Dans l’attente de réponses scientifiques claires, et d’une alternative à la nouvelle formulation à la vente en France, de nombreux malades vont désormais se fournir en Espagne, en Suisse ou en Italie, là où l’ancienne formule du Levothyrox est encore en circulation. Le laboratoire Serb — une petite PME française  fabriquant une alternative en gouttes, la L-Thyroxyne, a été sollicité par l’ANSM pour augmenter sa production : l’agence gouvernementale avait restreint la prescription et la vente en pharmacie de la L-Thyroxine aux seuls enfants de moins de 8 ans et aux personnes ayant des problèmes de déglutition le 31 août dernier. Le problème de rupture de stock justifiant cette interdiction si des patients mécontents basculaient en trop grand nombre sur cette alternative au Levothyrox semble donc pouvoir être réglé. Les malades confirment qu’ils ne subissent plus d’effets secondaires avec les gouttes de L-Thyroxine, mais les contraintes du médicament en gouttes sont plus fortes qu’avec le comprimé : la conservation du produit doit se faire à 8° ou moins et la prise du médicament doit être effectuée la matin à jeun avec interdiction de boire ou manger avant 30 minutes.

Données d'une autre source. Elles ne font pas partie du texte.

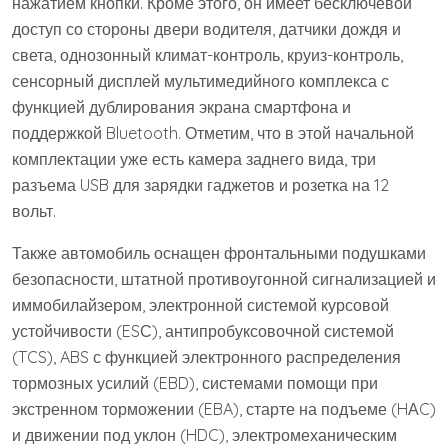
нажатием кнопки. Кроме этого, он имеет бесключевой
доступ со стороны двери водителя, датчики дождя и
света, однозонный климат-контроль, круиз-контроль,
сенсорный дисплей мультимедийного комплекса с
функцией дублирования экрана смартфона и
поддержкой Bluetooth. Отметим, что в этой начальной
комплектации уже есть камера заднего вида, три
разъема USB для зарядки гаджетов и розетка на 12
вольт.
Также автомобиль оснащен фронтальными подушками
безопасности, штатной противоугонной сигнализацией и
иммобилайзером, электронной системой курсовой
устойчивости (ESС), антипробуксовочной системой
(TCS), ABS с функцией электронного распределения
тормозных усилий (EBD), системами помощи при
экстренном торможении (EBA), старте на подъеме (HАC)
и движении под уклон (HDC), электромеханическим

La crise du Levothyrox est devenue réelle pour des centaines de milliers de malades (la pétition ‘Contre le nouveau Levothyrox dangereux pour les patients !’ a atteint 235 651 signataires à cette heure et elle continue en moyenne à progresser de 5000 signature par jour) sans qu’une solution acceptable pour les malades ne soit proposée, avec la question centrale des causes des effets secondaires et des surdosages provoqués par cette nouvelle formule. En réalité, au delà des difficultés que fait peser ce changement de formule du Levothyrox sur les malades, ce sont aujourd’hui les problématiques de l’information des autorités sanitaires aux patients, du monopole commercial des laboratoires et de la transparence sur la qualité des médicaments génériques à fenêtre thérapeutique étroite qui commencent à se poser. Le débat commence tout juste, mais si aucune solution convenable n’est proposée aux patients, il risque de devenir incontournable. En espérant qu’il mènera à de nouvelles dispositions… plus favorables aux malades.